─── Dataset entries ───
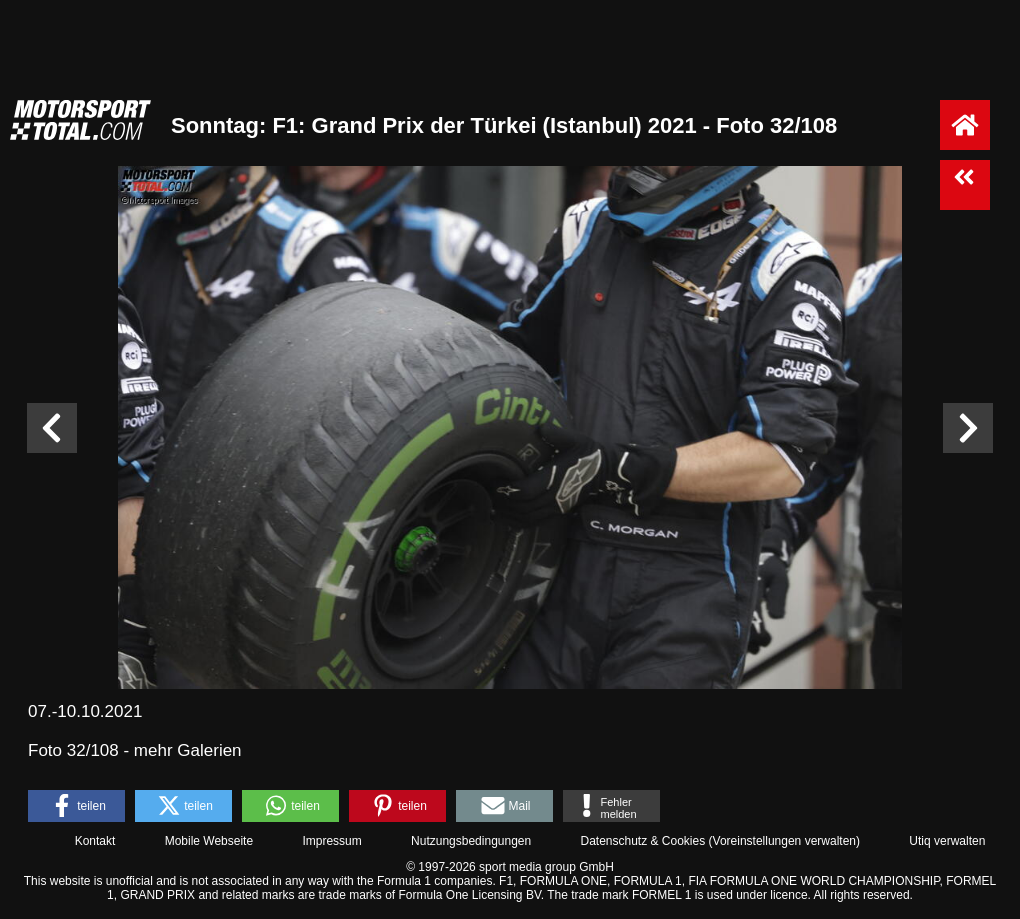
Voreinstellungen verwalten (784, 841)
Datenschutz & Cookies (642, 841)
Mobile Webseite (209, 841)
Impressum (331, 841)
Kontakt (95, 841)
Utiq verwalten (947, 841)
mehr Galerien (188, 750)
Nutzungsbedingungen (471, 841)
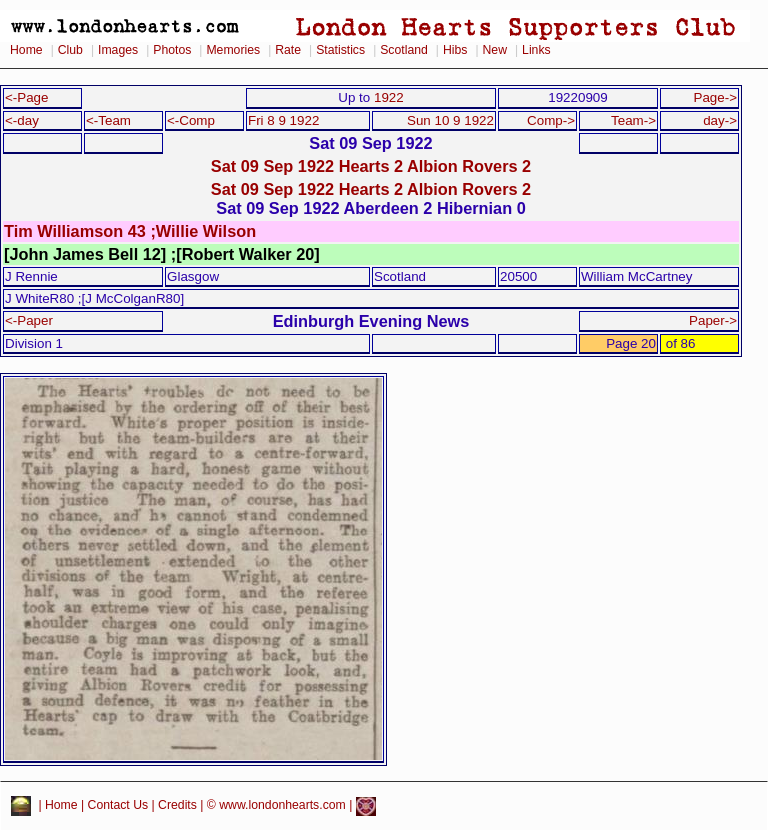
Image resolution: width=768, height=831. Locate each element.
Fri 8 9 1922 (283, 120)
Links (536, 50)
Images (118, 50)
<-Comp (191, 120)
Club (70, 50)
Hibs (455, 50)
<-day (22, 120)
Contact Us (118, 806)
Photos (172, 50)
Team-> (633, 120)
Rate (288, 50)
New (495, 50)
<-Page (27, 97)
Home (26, 50)
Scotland (404, 50)
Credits (177, 806)
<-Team (108, 120)
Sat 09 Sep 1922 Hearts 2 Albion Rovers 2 (371, 166)
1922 (389, 97)
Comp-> (551, 120)
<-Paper (29, 320)
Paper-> (713, 320)
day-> (720, 120)
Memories (233, 50)
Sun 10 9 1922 (450, 120)
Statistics (340, 50)
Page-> (715, 97)
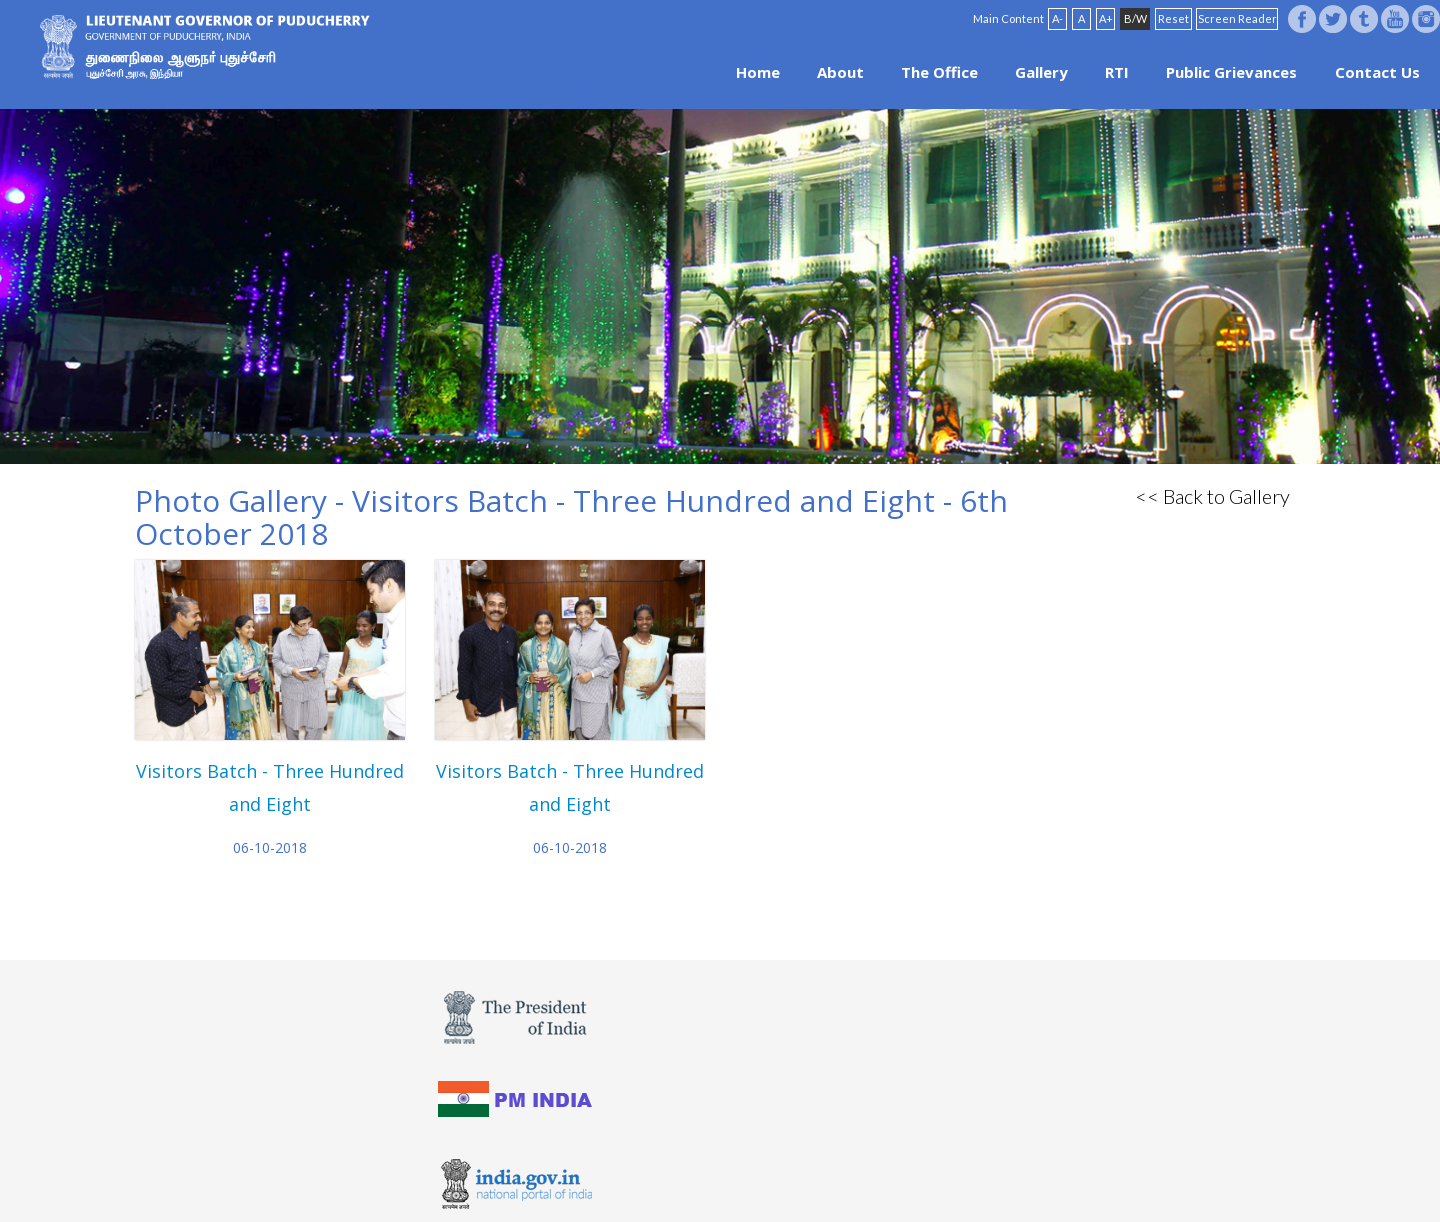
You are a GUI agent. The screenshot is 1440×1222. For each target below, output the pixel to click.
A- (1057, 18)
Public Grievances (1231, 72)
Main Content (1008, 18)
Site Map (775, 1174)
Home (758, 72)
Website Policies (651, 1174)
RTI (1117, 72)
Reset (1173, 18)
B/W (1135, 18)
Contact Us (1377, 72)
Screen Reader (1237, 18)
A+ (1106, 18)
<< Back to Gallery (1212, 496)
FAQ (724, 1174)
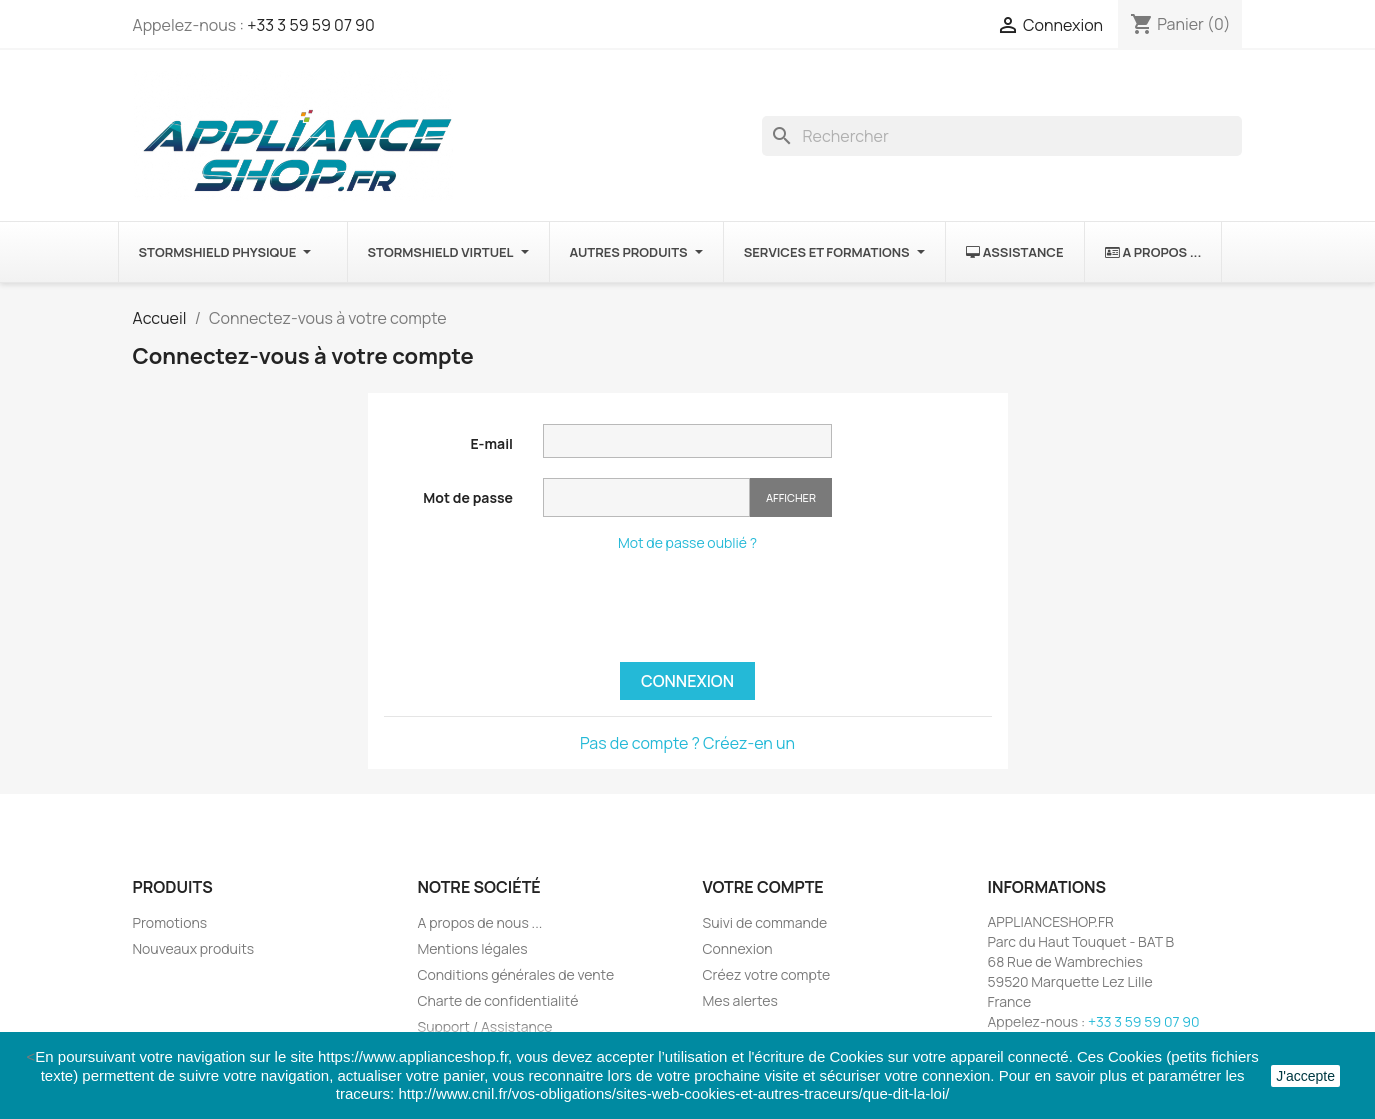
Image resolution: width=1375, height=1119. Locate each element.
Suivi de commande (765, 922)
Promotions (170, 922)
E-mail (491, 443)
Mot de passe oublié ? (687, 542)
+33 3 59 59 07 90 (311, 25)
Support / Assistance (485, 1026)
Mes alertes (740, 1000)
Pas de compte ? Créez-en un (687, 743)
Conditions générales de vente (516, 974)
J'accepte (1305, 1076)
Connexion (687, 681)
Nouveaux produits (194, 948)
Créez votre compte (767, 974)
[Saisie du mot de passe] (646, 497)
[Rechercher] (1002, 136)
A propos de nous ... (480, 922)
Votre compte (763, 887)
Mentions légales (473, 948)
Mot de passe (468, 497)
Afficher (791, 497)
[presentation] (695, 607)
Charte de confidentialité (498, 1000)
───
▸ Exercise goal:
Only one span is to be repeated: the line with "Votre compte (763, 887)" through the final line of the entries above, word for word.

▸ Result below:
Votre compte (763, 887)
Mentions légales (473, 948)
Mot de passe (468, 497)
Afficher (791, 497)
[presentation] (695, 607)
Charte de confidentialité (498, 1000)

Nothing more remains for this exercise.